Exercise description » Line by line, retype the material exactly and leave each picture out.

Records »
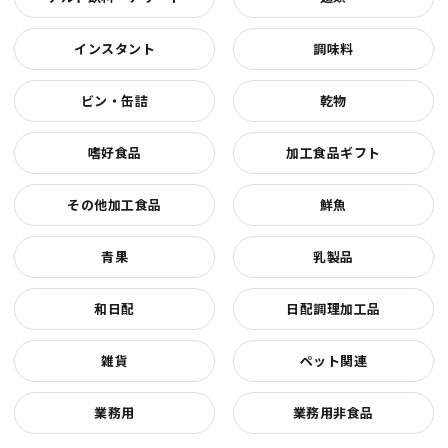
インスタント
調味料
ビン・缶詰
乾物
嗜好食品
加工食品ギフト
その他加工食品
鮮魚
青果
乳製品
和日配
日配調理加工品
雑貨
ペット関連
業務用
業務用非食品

Response area »
インスタント
調味料
ビン・缶詰
乾物
嗜好食品
加工食品ギフト
その他加工食品
鮮魚
青果
乳製品
和日配
日配調理加工品
雑貨
ペット関連
業務用
業務用非食品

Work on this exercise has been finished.